**What you have to do**
Beginning at the line containing "with SVG masks.", give again every line through the end of the data, unchanged and with both ends included. Drop any pictures.

** Opening Provided records block **

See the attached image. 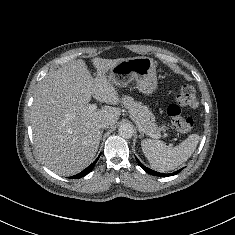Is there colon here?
<instances>
[{"instance_id": "obj_1", "label": "colon", "mask_w": 235, "mask_h": 235, "mask_svg": "<svg viewBox=\"0 0 235 235\" xmlns=\"http://www.w3.org/2000/svg\"><path fill=\"white\" fill-rule=\"evenodd\" d=\"M198 99L193 87L185 85L180 88L175 101L167 108L173 127L181 132L187 133L193 127V119L183 113L182 108L195 109L198 107Z\"/></svg>"}]
</instances>
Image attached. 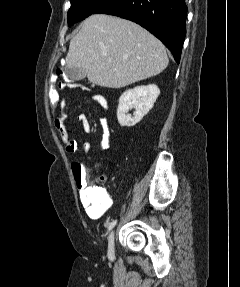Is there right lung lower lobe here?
<instances>
[{"instance_id":"1","label":"right lung lower lobe","mask_w":240,"mask_h":287,"mask_svg":"<svg viewBox=\"0 0 240 287\" xmlns=\"http://www.w3.org/2000/svg\"><path fill=\"white\" fill-rule=\"evenodd\" d=\"M95 13L118 16L141 25L161 40L175 61L180 62L186 35L185 0H107Z\"/></svg>"}]
</instances>
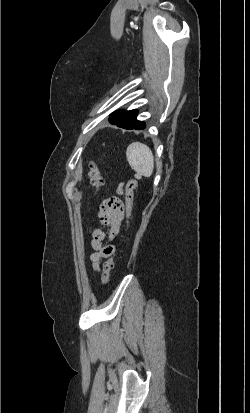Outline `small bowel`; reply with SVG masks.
<instances>
[{"label":"small bowel","instance_id":"obj_1","mask_svg":"<svg viewBox=\"0 0 250 413\" xmlns=\"http://www.w3.org/2000/svg\"><path fill=\"white\" fill-rule=\"evenodd\" d=\"M118 193H122V186L118 188ZM124 216V205L118 198L108 199L98 213V219L106 227V231L95 228L92 232L90 246L93 252L89 256L94 271L100 270V264L103 259L110 257L115 253V247L112 244H105L107 238L114 239L119 231Z\"/></svg>","mask_w":250,"mask_h":413}]
</instances>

** Closing Provided records block **

**Answer to this problem**
Outline `small bowel`; reply with SVG masks.
<instances>
[{"label":"small bowel","instance_id":"obj_1","mask_svg":"<svg viewBox=\"0 0 250 413\" xmlns=\"http://www.w3.org/2000/svg\"><path fill=\"white\" fill-rule=\"evenodd\" d=\"M118 193H122V186L118 188ZM124 216V205L118 198L108 199L98 213V219L106 227V231L95 228L92 232L90 246L93 252L89 256L94 271L100 270V264L103 259L110 257L115 253V247L112 244H105L107 238L114 239L119 231Z\"/></svg>","mask_w":250,"mask_h":413}]
</instances>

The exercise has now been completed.